▶ TASK DESCRIPTION: How many lines in the records below contain the word "финансового"? Answer with the number alone.

== DATA RECORDS

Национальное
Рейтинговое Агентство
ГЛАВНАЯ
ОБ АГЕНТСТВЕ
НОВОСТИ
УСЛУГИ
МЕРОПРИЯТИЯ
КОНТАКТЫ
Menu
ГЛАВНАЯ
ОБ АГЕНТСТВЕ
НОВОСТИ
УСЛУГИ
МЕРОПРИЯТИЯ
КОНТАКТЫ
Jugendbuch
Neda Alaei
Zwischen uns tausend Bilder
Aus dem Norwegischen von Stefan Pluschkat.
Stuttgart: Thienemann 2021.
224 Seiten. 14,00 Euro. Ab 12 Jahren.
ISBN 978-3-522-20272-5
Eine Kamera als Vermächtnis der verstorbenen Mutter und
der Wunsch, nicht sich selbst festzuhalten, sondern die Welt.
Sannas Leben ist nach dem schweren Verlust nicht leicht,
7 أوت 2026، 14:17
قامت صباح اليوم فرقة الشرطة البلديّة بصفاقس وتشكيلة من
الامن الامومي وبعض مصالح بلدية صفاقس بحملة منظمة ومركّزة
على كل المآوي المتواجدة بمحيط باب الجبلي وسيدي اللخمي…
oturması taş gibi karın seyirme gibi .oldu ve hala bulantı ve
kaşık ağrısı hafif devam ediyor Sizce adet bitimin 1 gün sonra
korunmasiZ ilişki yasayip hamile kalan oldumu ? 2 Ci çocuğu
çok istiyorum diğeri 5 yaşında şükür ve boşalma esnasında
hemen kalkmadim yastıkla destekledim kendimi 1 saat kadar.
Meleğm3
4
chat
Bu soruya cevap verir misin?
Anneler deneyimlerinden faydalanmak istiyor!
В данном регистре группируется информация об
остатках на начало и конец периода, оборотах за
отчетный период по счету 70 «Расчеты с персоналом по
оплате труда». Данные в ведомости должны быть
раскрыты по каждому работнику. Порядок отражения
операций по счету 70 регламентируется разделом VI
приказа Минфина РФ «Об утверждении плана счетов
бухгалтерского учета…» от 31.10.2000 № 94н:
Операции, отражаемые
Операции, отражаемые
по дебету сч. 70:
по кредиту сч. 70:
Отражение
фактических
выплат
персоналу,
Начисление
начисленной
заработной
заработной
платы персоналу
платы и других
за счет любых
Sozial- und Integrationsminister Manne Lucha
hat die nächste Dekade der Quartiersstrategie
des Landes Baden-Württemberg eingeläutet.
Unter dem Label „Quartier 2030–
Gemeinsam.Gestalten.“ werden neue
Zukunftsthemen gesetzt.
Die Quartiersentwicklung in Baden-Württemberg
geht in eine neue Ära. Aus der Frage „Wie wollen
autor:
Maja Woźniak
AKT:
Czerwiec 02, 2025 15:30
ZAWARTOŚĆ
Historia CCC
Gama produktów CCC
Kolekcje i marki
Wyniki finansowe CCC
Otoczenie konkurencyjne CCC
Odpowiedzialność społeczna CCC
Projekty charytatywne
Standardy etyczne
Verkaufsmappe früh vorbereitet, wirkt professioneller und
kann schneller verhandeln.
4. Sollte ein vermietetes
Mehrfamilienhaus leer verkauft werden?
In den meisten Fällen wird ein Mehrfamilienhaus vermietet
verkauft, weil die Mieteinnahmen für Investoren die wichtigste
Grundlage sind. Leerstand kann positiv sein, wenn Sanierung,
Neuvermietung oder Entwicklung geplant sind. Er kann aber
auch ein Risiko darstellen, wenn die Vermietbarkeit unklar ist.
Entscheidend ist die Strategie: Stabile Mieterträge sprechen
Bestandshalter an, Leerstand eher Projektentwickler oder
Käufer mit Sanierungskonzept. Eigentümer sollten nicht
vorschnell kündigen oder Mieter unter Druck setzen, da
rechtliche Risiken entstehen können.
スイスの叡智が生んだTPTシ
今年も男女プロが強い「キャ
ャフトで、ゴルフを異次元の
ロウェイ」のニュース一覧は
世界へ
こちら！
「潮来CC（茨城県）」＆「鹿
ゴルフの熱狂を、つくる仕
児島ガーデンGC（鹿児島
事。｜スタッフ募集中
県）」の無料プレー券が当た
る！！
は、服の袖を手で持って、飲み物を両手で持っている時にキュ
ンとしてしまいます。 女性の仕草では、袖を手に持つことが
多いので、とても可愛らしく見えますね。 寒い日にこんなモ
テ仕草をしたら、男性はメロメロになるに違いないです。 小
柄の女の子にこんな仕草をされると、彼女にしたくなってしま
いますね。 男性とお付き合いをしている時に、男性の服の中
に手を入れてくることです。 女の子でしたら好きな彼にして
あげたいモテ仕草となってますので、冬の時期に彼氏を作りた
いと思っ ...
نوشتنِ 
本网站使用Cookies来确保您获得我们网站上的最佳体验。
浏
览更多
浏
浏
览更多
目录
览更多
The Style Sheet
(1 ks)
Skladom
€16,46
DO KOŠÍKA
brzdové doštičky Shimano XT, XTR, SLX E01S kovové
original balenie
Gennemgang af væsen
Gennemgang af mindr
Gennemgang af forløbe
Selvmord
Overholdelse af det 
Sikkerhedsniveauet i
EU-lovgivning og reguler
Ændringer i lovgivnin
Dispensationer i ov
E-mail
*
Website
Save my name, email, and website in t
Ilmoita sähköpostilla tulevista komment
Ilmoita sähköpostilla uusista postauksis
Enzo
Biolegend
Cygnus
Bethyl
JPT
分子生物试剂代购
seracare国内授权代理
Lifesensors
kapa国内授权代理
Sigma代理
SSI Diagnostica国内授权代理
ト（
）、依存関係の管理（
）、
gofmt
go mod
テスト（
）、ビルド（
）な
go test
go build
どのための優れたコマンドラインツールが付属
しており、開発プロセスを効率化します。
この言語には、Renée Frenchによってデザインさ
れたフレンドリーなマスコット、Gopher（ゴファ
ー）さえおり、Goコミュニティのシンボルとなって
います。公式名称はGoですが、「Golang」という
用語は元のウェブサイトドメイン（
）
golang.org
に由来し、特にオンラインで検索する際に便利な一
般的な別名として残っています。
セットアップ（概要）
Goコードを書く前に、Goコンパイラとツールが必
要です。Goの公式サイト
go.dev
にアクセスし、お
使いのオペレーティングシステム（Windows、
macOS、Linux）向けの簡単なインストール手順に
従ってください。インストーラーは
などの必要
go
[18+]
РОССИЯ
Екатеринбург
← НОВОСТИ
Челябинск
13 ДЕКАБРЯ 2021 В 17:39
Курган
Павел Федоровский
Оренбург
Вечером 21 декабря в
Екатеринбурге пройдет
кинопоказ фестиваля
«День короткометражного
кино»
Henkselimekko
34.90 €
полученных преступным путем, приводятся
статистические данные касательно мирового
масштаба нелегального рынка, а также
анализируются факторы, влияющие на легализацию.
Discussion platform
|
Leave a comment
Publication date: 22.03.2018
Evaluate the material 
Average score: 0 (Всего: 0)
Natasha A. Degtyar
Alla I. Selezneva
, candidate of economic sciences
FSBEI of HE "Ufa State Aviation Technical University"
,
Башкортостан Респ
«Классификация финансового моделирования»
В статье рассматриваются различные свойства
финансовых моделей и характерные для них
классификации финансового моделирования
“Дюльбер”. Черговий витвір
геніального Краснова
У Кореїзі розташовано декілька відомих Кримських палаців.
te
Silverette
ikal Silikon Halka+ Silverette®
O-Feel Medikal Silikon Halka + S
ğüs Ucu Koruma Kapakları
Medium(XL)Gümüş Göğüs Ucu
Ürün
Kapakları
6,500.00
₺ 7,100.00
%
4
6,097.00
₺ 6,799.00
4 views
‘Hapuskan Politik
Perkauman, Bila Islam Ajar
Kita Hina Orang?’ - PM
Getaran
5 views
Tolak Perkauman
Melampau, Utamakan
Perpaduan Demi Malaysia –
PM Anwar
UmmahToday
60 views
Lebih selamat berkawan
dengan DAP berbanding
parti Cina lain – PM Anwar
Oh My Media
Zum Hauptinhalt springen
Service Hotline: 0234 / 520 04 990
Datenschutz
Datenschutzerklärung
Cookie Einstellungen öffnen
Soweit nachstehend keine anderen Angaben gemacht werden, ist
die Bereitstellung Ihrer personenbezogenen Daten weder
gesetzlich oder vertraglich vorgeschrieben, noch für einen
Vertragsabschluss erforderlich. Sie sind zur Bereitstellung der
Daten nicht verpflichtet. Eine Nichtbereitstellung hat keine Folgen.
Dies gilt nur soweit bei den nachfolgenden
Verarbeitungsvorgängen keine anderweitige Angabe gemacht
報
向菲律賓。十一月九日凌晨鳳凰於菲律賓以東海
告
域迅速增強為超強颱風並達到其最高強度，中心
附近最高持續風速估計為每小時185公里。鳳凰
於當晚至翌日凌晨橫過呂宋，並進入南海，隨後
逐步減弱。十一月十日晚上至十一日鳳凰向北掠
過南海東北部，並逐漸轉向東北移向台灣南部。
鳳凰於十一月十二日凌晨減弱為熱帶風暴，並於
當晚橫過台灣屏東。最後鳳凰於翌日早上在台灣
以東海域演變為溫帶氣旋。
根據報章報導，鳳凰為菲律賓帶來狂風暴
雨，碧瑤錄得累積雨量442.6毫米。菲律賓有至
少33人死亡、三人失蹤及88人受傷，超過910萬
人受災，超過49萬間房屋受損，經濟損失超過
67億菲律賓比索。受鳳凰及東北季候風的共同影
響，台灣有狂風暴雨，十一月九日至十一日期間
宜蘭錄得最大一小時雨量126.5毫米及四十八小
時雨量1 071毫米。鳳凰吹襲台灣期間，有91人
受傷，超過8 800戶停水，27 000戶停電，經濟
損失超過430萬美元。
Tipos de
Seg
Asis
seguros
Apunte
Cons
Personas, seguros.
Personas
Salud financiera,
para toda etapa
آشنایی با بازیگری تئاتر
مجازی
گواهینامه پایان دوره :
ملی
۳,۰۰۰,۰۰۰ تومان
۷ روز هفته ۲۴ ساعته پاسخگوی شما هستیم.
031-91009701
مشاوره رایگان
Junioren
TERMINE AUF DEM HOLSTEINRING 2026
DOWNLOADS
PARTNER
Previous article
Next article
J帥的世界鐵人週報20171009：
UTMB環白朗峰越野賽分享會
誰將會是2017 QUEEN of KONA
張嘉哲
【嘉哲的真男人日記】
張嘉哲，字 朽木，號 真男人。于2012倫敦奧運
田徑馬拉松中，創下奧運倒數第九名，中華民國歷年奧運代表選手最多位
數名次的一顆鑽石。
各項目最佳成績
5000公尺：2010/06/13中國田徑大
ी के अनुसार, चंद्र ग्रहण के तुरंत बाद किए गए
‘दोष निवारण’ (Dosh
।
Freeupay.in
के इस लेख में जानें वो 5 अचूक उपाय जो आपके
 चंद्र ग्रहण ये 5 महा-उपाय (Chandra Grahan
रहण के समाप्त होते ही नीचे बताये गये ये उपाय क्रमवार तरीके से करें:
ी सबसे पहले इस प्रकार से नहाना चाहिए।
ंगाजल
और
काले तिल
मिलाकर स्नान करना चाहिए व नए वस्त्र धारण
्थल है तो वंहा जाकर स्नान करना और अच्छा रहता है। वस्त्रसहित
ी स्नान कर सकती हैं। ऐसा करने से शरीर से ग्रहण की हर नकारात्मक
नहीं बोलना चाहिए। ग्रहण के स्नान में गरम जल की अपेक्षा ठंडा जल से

====

▶ RESULT BELOW: 2